As a therapist at a community mental health provider. this is a question that is very challenging on an ethical level. One of the biggest challenges that I face is with patients who either don’t want care, are violent/belligerent or are a combination of all of these. Often, these patients have been through the mill of services – in and out of jail/prison, chronically suicidal, and spit out by every mental health provider in a 100 mile radius.

And then they are referred to me.

These referrals come from people who are out of options, who are at their wits end as to how to provide care for these individuals. Whether it is people who are chronically addicted to some substance, have a personality disorder, or just don’t want help (which is a lot of people), I am the one who gets the call when there is no one left to call.

When I get these calls, I can confidently say that I always want to help. Is it an ego thing? A “big heart” thing? Am I perhaps too naïve? Whatever it is, I always want to add them to the caseload.

When they do get added, it is very quickly that I realize why they were referred to me, and refused services from so many other organizations in the process. They are angry, aggressive, belligerent, intoxicated, and a plethora of other things that prevents me from being able to help them, if they even want help in the first place.

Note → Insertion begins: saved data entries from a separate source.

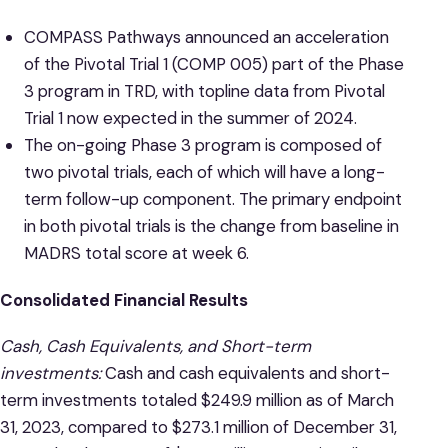
COMPASS Pathways announced an acceleration
of the Pivotal Trial 1 (COMP 005) part of the Phase
3 program in TRD, with topline data from Pivotal
Trial 1 now expected in the summer of 2024.
The on-going Phase 3 program is composed of
two pivotal trials, each of which will have a long-
term follow-up component. The primary endpoint
in both pivotal trials is the change from baseline in
MADRS total score at week 6.
Consolidated Financial Results
Cash, Cash Equivalents, and Short-term
investments:
Cash and cash equivalents and short-
term investments totaled $249.9 million as of March
31, 2023, compared to $273.1 million of December 31,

When the violence, anger and belligerence starts, though, I feel at a loss. These individuals are justifiably angry in many instances. They have been abused, mistreated, refused service and generally thrown to the wayside by every societal apparatus that we have at hand. And I do not blame these apparatus’ when they do throw these people away! Many of these individuals are fundamentally broken people, and beyond the help that I, or the wonderful people that I work with can provide.

As a therapist, I often have to come to the conclusion that I am unable to help these people, and that it is only a choice on their end that will allow them to become able to accept help, when it does eventually come to them. But as a Catholic? It is extremely difficult for me to accept this. Christianity is the religion of the broken and the castaway. It is the religion for those who have been shunned by the society in which they are a part. So how do we help these people? These people, who refuse the assistance of secular society, often justifiably so. These people, who are so often simply beyond the help of secular society. These people, who deserve to be accepted by those of a religious heart?

I do not have an answer. But I had to ask the question.